▶ **Instructions for the task**
Filter the data below for the string "your" and copy each matching line.

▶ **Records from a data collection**
● ● ● ● ● ● ●
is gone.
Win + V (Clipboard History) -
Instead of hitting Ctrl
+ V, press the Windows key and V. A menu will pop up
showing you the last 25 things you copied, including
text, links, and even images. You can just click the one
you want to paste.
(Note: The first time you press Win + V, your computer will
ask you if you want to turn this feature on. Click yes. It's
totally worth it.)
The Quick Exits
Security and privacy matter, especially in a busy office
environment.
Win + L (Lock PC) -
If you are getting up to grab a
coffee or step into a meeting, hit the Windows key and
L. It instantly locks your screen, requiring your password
● ● ● ● ● ● ●
▶ **Output below**
(Note: The first time you press Win + V, your computer will
L. It instantly locks your screen, requiring your password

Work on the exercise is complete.